In the last few decades, contamination impact in food has been focused on regulated contaminants such as metals, pesticides, and polycyclic aromatic hydrocarbons (PAHs). However, many other chemical compounds have been continuously released into the environment due to human activity; they come from several branches of industry and scientific research, and are closely related to lifestyle, such as household chemicals, pharmaceutical products, and personal care products. All these non-regulated pollutants have been called emerging contaminants and could cause toxicity to human being as the regulated contaminants (Gros et al. 2008; Hansen 2007). Among the emerging contaminants, there are two kinds of compounds that are common ingredients of personal care products (PCPs) such as polycyclic aromatic musks and UV filters (Kümmerer 2011).

Polycyclic aromatic musks are frequently used for manufacture of perfumes, lotions, soaps, creams, and detergents because of their ability to improve fragrance fixation. Its use has increased in the last few years as substitutes for nitro musks, which are more toxic compounds than polycyclic aromatic musks (Dietrich and Hitzfeld 2004; Van Der Burg et al. 2008). In a cellular model, musks enhance the genotoxic effect of PAHs and increase susceptibility of humans to the health hazards of PAHs (Mersch-Sundermann et al. 2001). Polycyclic musks also inhibit multixenobiotic defense in aquatic organisms (Smital et al. 2004). UV filters are organic compounds commonly used in personal care products for protection against sun exposure to prevent skin cancer, and its use has increased in a great variety of products: shampoos, creams, cosmetics, lotions, etc. (Barber 2014; Birkholz et al. 2014). Musks and UV filters are both endocrine disruptors that enter into the aquatic environment because of human activity and can affect the safety of the food consumed by the humans with a potential impact on their health, this make necessary monitoring its incidence in biological and environmental samples (Fent et al. 2010; Rimkus 1999).

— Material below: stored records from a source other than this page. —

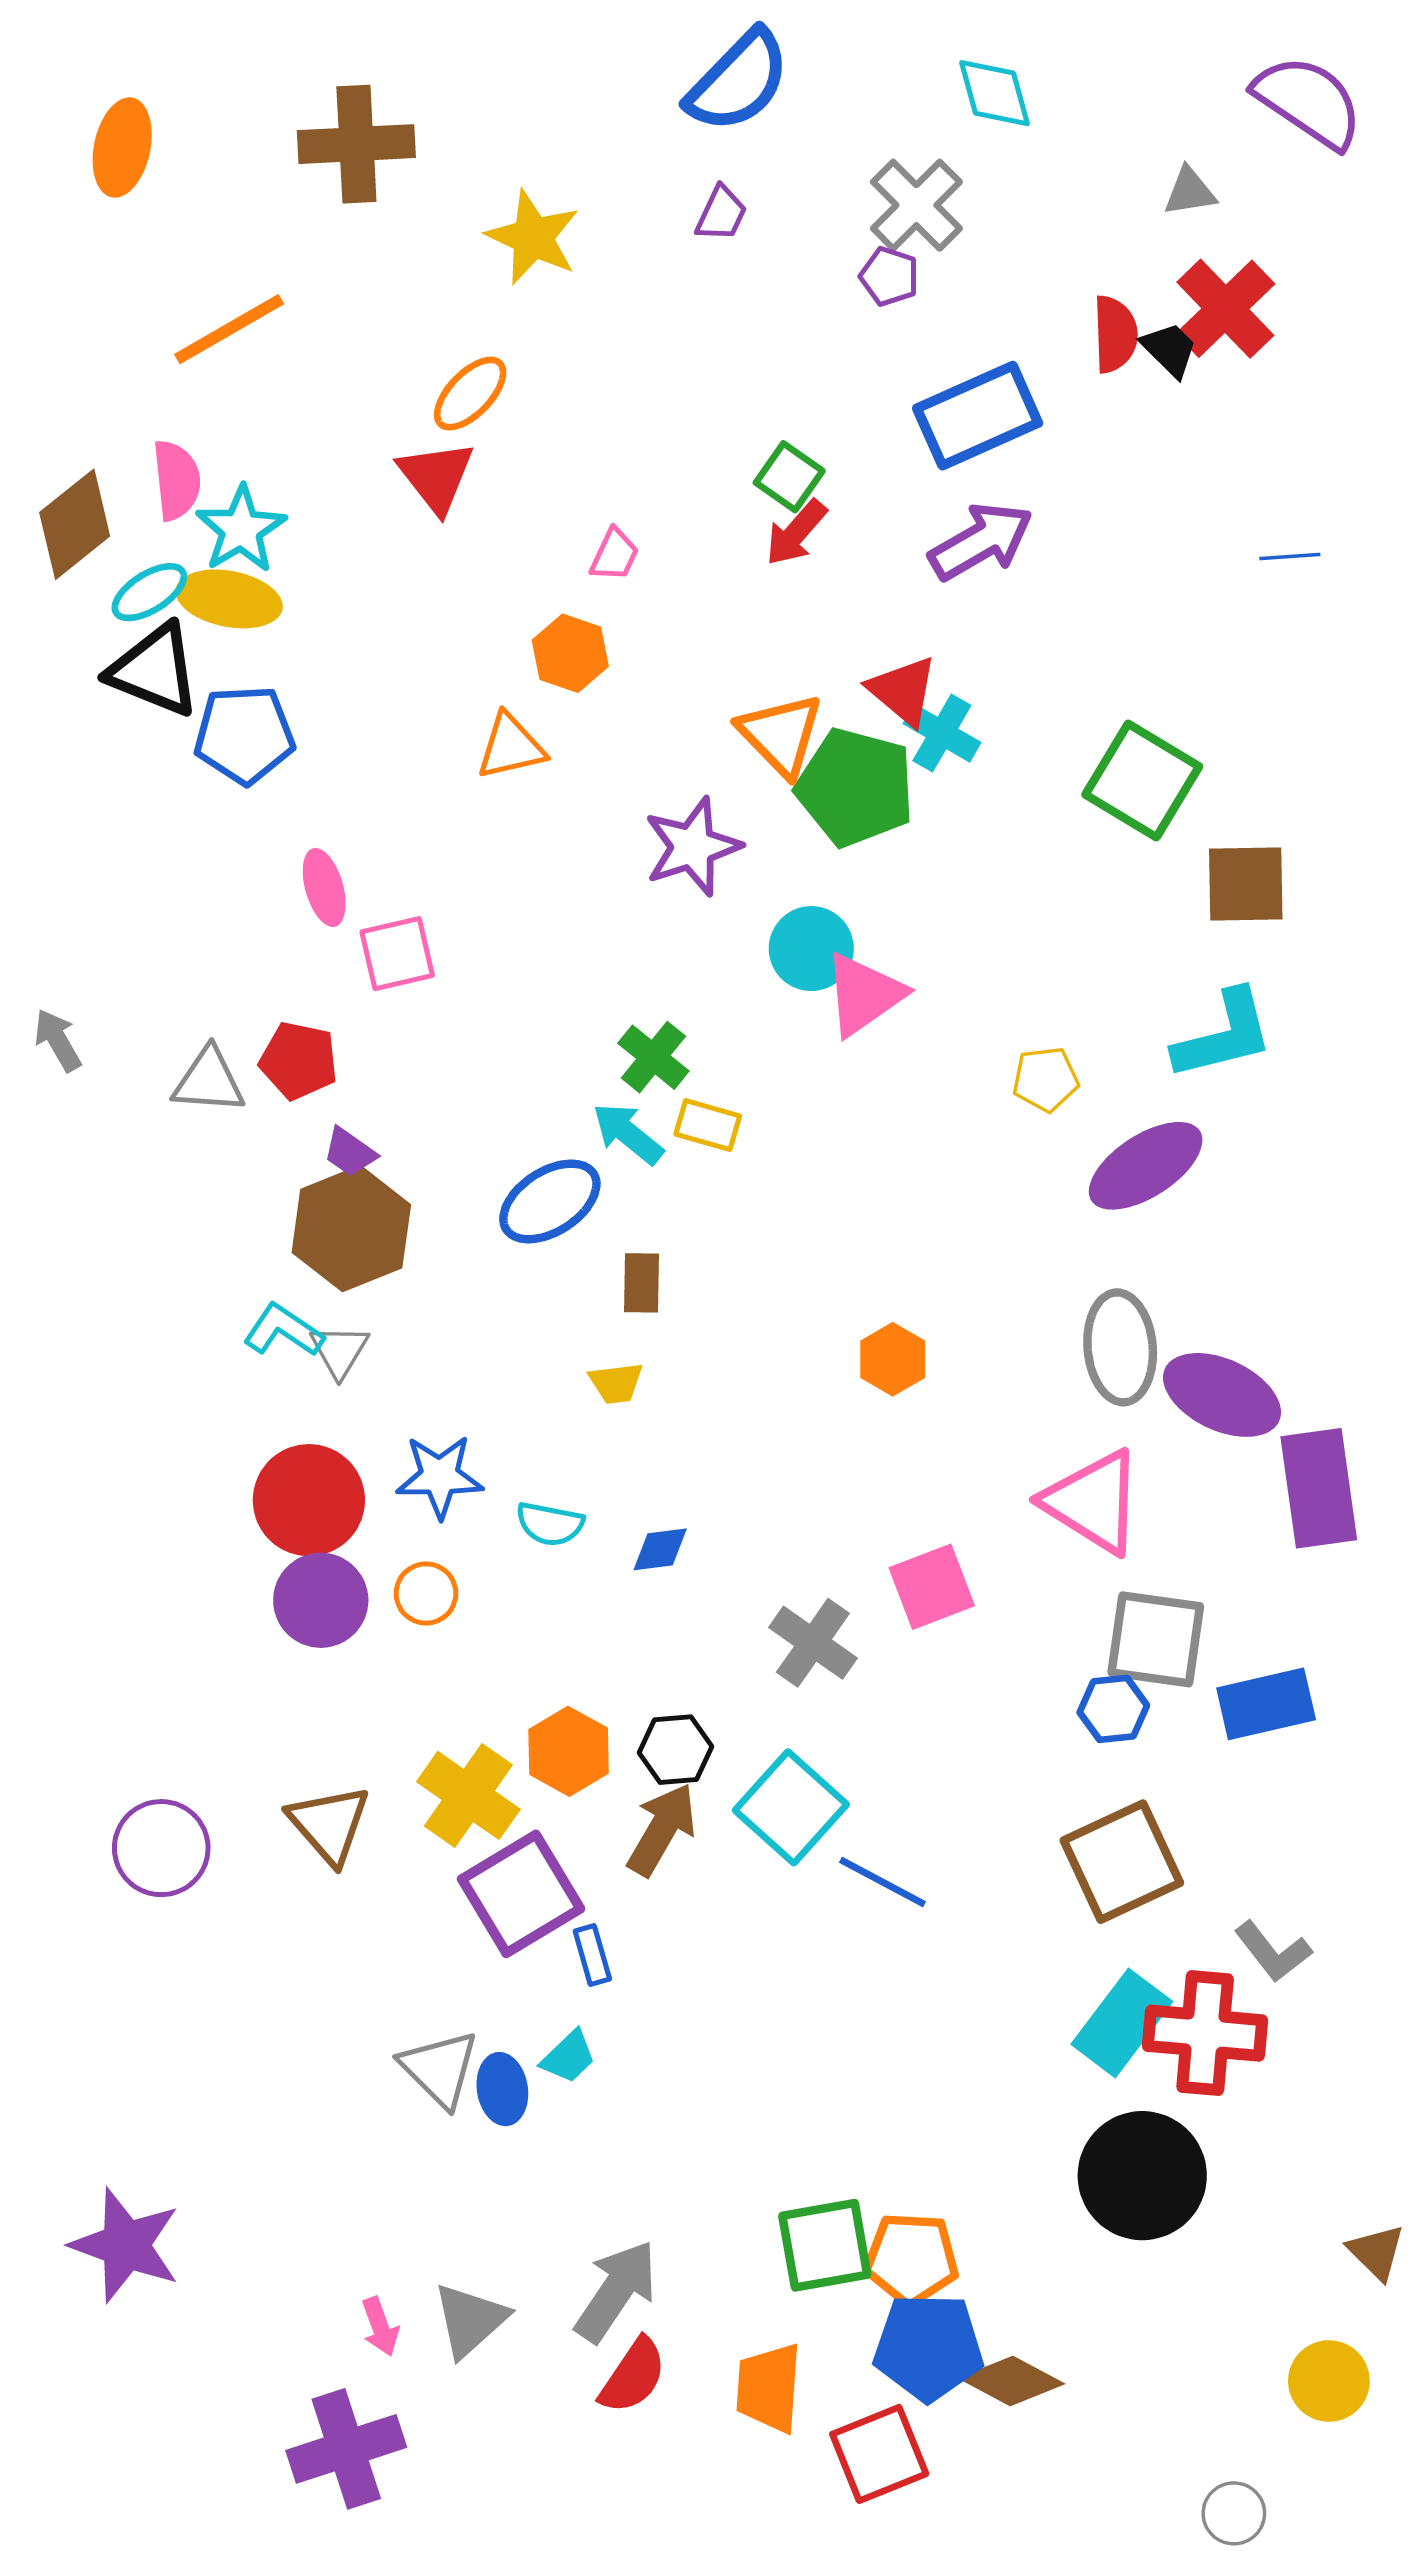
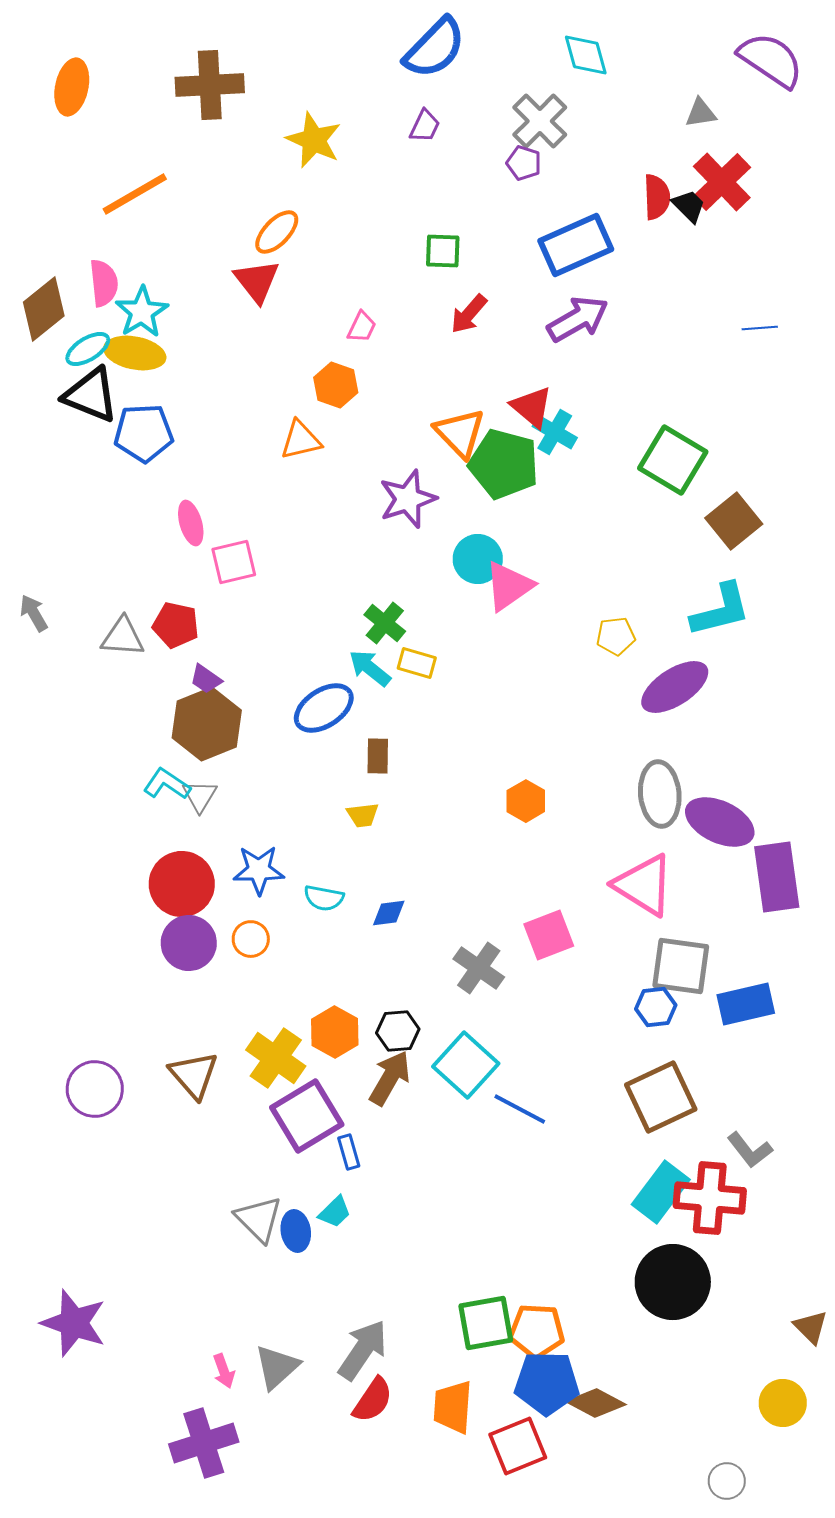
green square: (789, 477) -> (443, 251), moved, turned -33
brown square: (1246, 884) -> (734, 521), turned -38

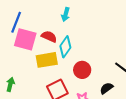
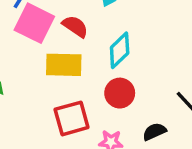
cyan diamond: (65, 47) -> (120, 50), moved

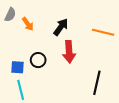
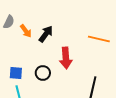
black arrow: (61, 27) -> (46, 34), moved
black circle: (38, 60) -> (43, 73), moved

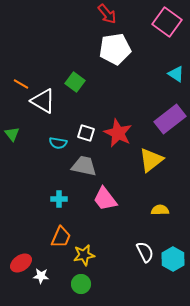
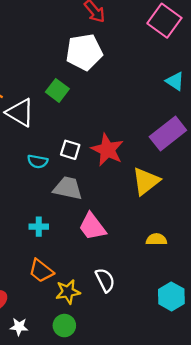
white pentagon: (115, 49) -> (84, 52), moved
orange trapezoid: (61, 237) -> (41, 271), turned 105
white semicircle: (145, 252) -> (105, 280), moved
white star: (41, 276) -> (19, 327), moved

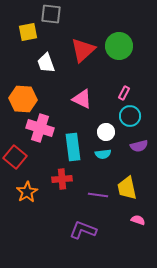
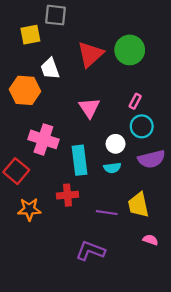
orange hexagon: (23, 99) -> (25, 90), moved
pink triangle: (82, 99) -> (89, 108), turned 30
purple semicircle: (139, 146) -> (152, 159), size x1.4
orange star: (27, 192) -> (29, 209), turned 30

In recent years, there is a growing concern for evaluating the exposure to emerging contaminants and determine the potential adverse effects for humans that may result from food consumption containing contaminants. The contaminants can bioaccumulate, being stored faster than they are metabolized or excreted, leading to trophic magnification in aquatic organisms like fish due to its lipophilic character and, consequently, these contaminants enter into contact with humans by the consumption of contaminated fish. UV filters and musks have been already detected at ng g−1 levels in different kind of fishes by HPLC-MS, HPLC-MS-MS, and GC-MS; however, many of them used solvent extraction and an additional clean-up step (Gago-Ferrero et al. 2012; Marchal and Beltran 2016). The first step for evaluating the risk associated with food contaminated with these kinds of compounds is to develop and validate a method to quantitate them. The main problems for developing methods to evaluate emerging contaminants in biota are the low concentration at what they could be present and the complexity of the matrix of the samples (Farré and Barceló 2013).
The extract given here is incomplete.